I live in Canada, and technically, we do not have a ‘center of excellence,’ a group of varied experts dedicated to the treatment of MTC, in my country. We have a few doctors spread across the country who may know more about MTC than other doctors, but they’re limited. There is no center that has true experts with more than a couple of MTC patients.
I have been to at least 3 different cities in Canada to see these doctors. I have even traveled to Germany. There I had more investigations done and spoke to the medical team. At one point, I looked into going to a center of excellence, such as MD Anderson in Houston, Texas. However, the price tag to get an appointment was something my family and I could not afford. Even with a GoFundMe set up by friends and family, it would never have been enough. We decided to search out other alternatives closer to home instead.
Finding Experts Where You Are
I have been transferred to multiple different physicians and their care teams, even within the cancer center in my city. About 6 months ago, my case was transferred again, due to the facility rearranging departments.
On one hand, this has been the biggest blessing, but on the other also a disappointment. This care team has been the most knowledgeable I have ever worked with in my hometown. The disappointing part is, it took almost 5 years to be transferred to this team and see the most experienced doctor in my own city. The main doctor on the team has been at the center the entire time I have been going there.
MTC Centers of Excellence?
One of the first things many MTC patients will recommend to a new patient is to find a “center of excellence.” As much as that is great advice, for many of us, that just isn’t even an option. Often that means the only other options may be a less experienced doctor, or, in the worst-case scenario, one with almost no knowledge of MTC.
A doctor that I encountered once said, “Oh yea, I think I heard about that sometime in med school,” when I told him I had MTC. Some patients, like me, are lucky to find someone who actually knows quite a bit about the disease without a center of excellence. Because they may not have many patients who are struggling with MTC, in my opinion, their expertise may be quite low. I know this was the case for me.
Be Your Own Advocate
I did a lot of research and interacted with other MTC patients who have felt the same. Often, it seemed like I knew more about the disease than the doctors who were treating me. On more than one occasion, I had to advocate heavily for myself. Since I disagreed with their proposed treatment plan, I felt like the American Thyroid Association (ATA) guidelines and everything I learned would suggest a different approach.

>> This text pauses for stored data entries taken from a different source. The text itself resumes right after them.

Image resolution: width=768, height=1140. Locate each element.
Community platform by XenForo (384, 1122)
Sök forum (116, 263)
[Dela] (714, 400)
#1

Again, I am lucky that many of my doctors have been receptive to my concerns. Since I started to inform myself more often, there hasn’t been a treatment that was forced on me. I truly appreciate the doctors listening to me.
I have rarely felt simply dismissed by my team. This may also have to do with the fact that I am also a health care provider. Other patients have mentioned to me that they have felt pressured into treatments before. Some have been very strong in advocating for themselves.
Patients often struggle with information overload, especially at the beginning of a diagnosis, and when adding to the mix having to search out your own physician or go outside of your own medical comfort zone. In the United States, it often means going out-of-network, which comes with its own headaches and challenges.
Seek Help to Help Your Patient
I am asking the medical community: if you know a colleague who knows more about MTC than you do, refer your patient to them. If you don’t know if anyone is more qualified, ask around. But please, ensure the provider who is most versed in this treacherous disease is consulting on the team. It will help both you and the patient tremendously.